Clever. I'm still not 100% convinced we need the EB_SMGR variant, but 
with this we'll have the flexibility in any case.

> extern Buffer ExtendBufferedRel(ExtendBufferedWhat eb,
>                                 ForkNumber forkNum,
>                                 BufferAccessStrategy strategy,
>                                 uint32 flags);
> extern BlockNumber ExtendBufferedRelBy(ExtendBufferedWhat eb,
>                                        ForkNumber fork,
>                                        BufferAccessStrategy strategy,
>                                        uint32 flags,
>                                        uint32 extend_by,
>                                        Buffer *buffers,
>                                        uint32 *extended_by);
> extern Buffer ExtendBufferedRelTo(ExtendBufferedWhat eb,
>                                   ForkNumber fork,
>                                   BufferAccessStrategy strategy,
>                                   uint32 flags,
>                                   BlockNumber extend_to,
>                                   ReadBufferMode mode);
> 
> As you can see I removed ReadBufferMode from most of the functions (as
> suggested by Heikki earlier). When extending by 1/multiple pages, we only need
> to know whether to lock or not.

Ok, that's better. Still complex and a lot of arguments, but I don't 
have any great suggestions on how to improve it.

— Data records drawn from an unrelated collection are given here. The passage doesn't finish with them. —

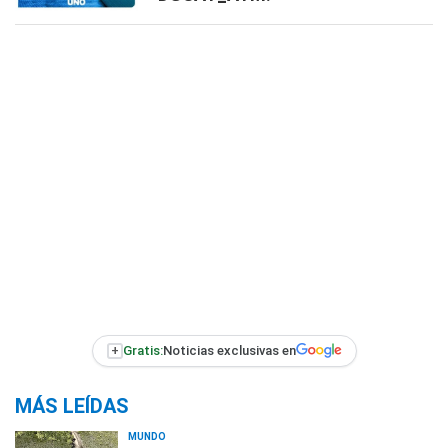
+
Gratis:
Noticias exclusivas en
MÁS LEÍDAS
MUNDO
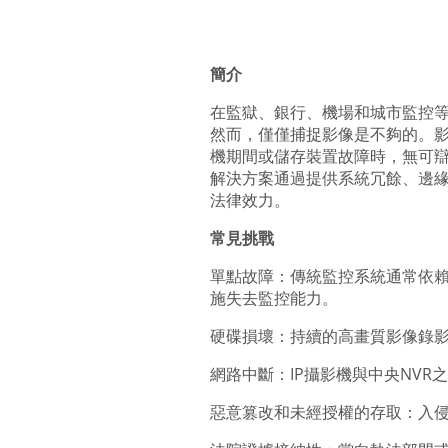
簡介
在監獄、銀行、機場和城市監控
然而，僅僅捕捉影像是不夠的。
機期間或儲存裝置故障時，無可辯
解決方案通過提供系統冗餘、邊
法律效力。
常見挑戰
單點故障：傳統監控系統通常依賴
施失去監控能力。
硬碟損壞：持續的高畫質影像錄
網路中斷：IP攝影機與中央NV
惡意篡改和未經授權的存取：入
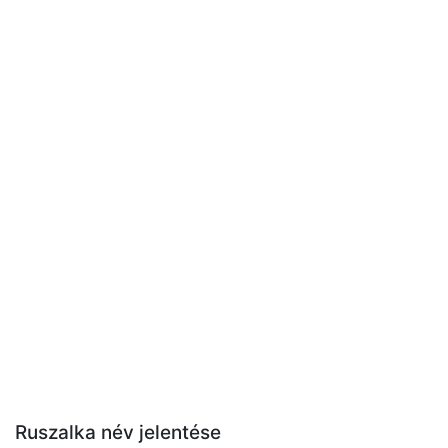
Ruszalka név jelentése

> The reason ExtendBufferedRelTo() has a 'mode' argument is that that allows to
> fall back to reading page normally if there was a concurrent relation
> extension.

Hmm, I think you'll need another return value, to let the caller know if 
the relation was extended or not. Or a flag to ereport(ERROR) if the 
page already exists, for ginbuild() and friends.

> The reason EB_CREATE_FORK_IF_NEEDED exists is to remove the duplicated,
> gnarly, code to do so from vm_extend(), fsm_extend().

Makes sense.

> I'm not sure about the function naming pattern. I do like 'By' a lot more than
> the Bulk prefix I used before.

+1

- Heikki

Re: refactoring relation extension and BufferAlloc(), faster COPY

From

Andres Freund

Date:

01 March 2023, 22:35:15

Hi,

On 2023-03-02 00:04:14 +0200, Heikki Linnakangas wrote:
> On 01/03/2023 09:33, Andres Freund wrote:
> > typedef enum ExtendBufferedFlags {
> >     EB_SKIP_EXTENSION_LOCK = (1 << 0),
> >     EB_IN_RECOVERY = (1 << 1),
> >     EB_CREATE_FORK_IF_NEEDED = (1 << 2),
> >     EB_LOCK_FIRST = (1 << 3),
> >
> >     /* internal flags follow */
> >     EB_RELEASE_PINS = (1 << 4),
> > } ExtendBufferedFlags;
>
> Is EB_IN_RECOVERY always set when RecoveryInProgress()? Is it really needed?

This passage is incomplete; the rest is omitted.